Traditionally, cleaning syngas has involved the need for substantial subambient gas cooling and complex heat recovery systems in an effort to curb the release of carbon dioxide, sulfur, and other contaminants into the atmosphere. Existing standalone conventional technologies such as Rectisol® and Selexol™ have proved to be too expensive or incapable of working in some key applications and suffer from inherent process inefficiencies and high capital and operating costs.
If the syngas stream could be cleaned at warm temperatures, then the overall process efficiency would improve substantially and capital and operating costs for subambient cooling and complex heat recovery systems could be significantly reduced or eliminated. However, the rigorous requirements to develop and demonstrate a viable warm syngas cleanup technology that has high removal capacity, is regenerable with low energy penalty, and is low cost have presented formidable barriers.
Our deep understanding of commercial and emerging gasification processes; expertise in fluidized and transport reactor systems; and capabilities in advanced materials development have allowed us to address the challenge of cleaning syngas.
Employing Unique, Differentiated Warm-Temperature, Solid Sorbent–Based Technology to Pursue Thermal Efficiency Improvements
Our warm gas desulfurization (WDP) technology was developed using a novel pressurized dual transport-bed reactor design and a proprietary attrition-resistant, high-capacity, regenerable solid sorbent. WDP is capable of removing up to 99.9 percent of the total sulfur contaminants directly from raw syngas at gasifier pressure and warm process temperature (250–650°C).
By cleaning high-sulfur gas streams at elevated temperatures, this technology can reduce the capital and operating costs of the entire gas cleanup block by as much as 50 percent or more compared to conventional cleanup technologies. The WDP technology also has the potential to integrate with most carbon capture technologies to meet syngas purities for ultra-clean power generation in a host of applications.

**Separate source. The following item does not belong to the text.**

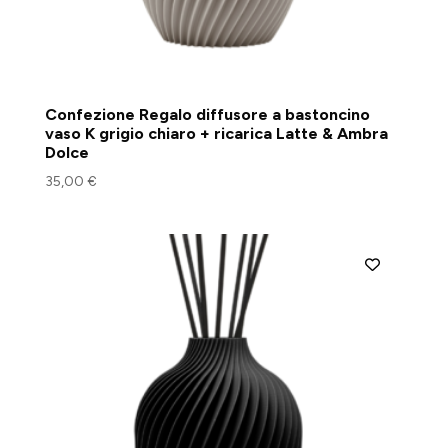
Confezione Regalo diffusore a bastoncino
vaso K grigio chiaro + ricarica Latte & Ambra
Dolce
35,00
€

Driven by U.S. Department of Energy (DOE) goals to produce low-cost, high-efficiency clean energy, our team received a DOE award in 2010 to conduct pre-commercial scale testing of our WDP technology following over 3,000 hours of successful pilot testing on actual coal-based syngas at Eastman Chemical Company. Tampa Electric Company’s Polk 1 integrated gasification combined cycle (IGCC) was selected as the host site for this pre-commercial testing.

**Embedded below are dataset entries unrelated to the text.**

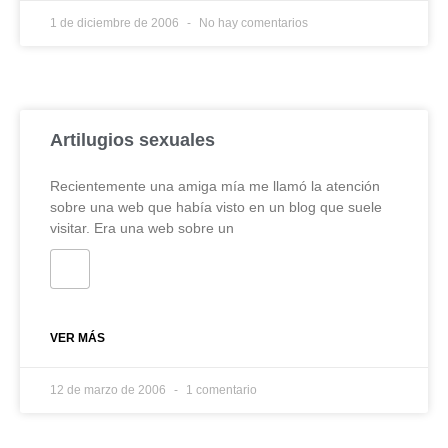
1 de diciembre de 2006
No hay comentarios
Artilugios sexuales
Recientemente una amiga mía me llamó la atención
sobre una web que había visto en un blog que suele
visitar. Era una web sobre un
VER MÁS
12 de marzo de 2006
1 comentario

The pre-commercial test unit was sized to clean a 20 percent (50-MWe) slipstream of the total syngas from the Polk 1 gasifier (~60,000 Nm3/hour of syngas) and included our advanced water-gas-shift (WGS) technology, which reduced steam consumption by almost half at lower capital cost, and an activated amine process for 90+% overall carbon capture.
Improving Efficiency and Reducing Costs for Syngas Cleanup for Power Generation, Chemicals, and Fuels
We successfully completed more than 3,500 hours of pre-commercial scale testing at the Tampa Electric site in April 2016, replicating previous lab- and pilot-scale performance. Our WDP technology has now been demonstrated to achieve up to 99.9-percent removal of total sulfur from syngas at temperatures as high as 650°C and over a wide range of sulfur concentrations and pressures (pressure-independent performance).
The integration of WDP with a downstream activated amine carbon capture process allowed for further reduction of total sulfur in the syngas to sub-ppmv concentrations (as low as 0.1 ppmv, up to 99.999-percent total sulfur removal). Slip-stream testing of the final cleaned syngas using Fischer-Tropsch and methanol catalysts showed no significant catalyst deactivation from residual contaminants after several hundred hours of exposure.
Our WDP technology provides demonstrated advantages to conventional technology solutions, simultaneously offering lower capital costs (20–50 percent less); lower non-labor, non-feedstock operating costs (up to 30–50 percent less); and higher overall process efficiencies (up to 10-percent more). By decoupling sulfur removal and carbon capture, this technology offers enhanced design flexibility and enables a capable and economic syngas cleanup option for essentially all applications.
Being able to replicate process performance through pre-commercial scale has now positioned WDP to dramatically impact the landscape of syngas cleanup. Now that the testing program has been concluded and critical data has been collected, we are teaming with industrial partners to offer the WDP technology and sorbent commercially.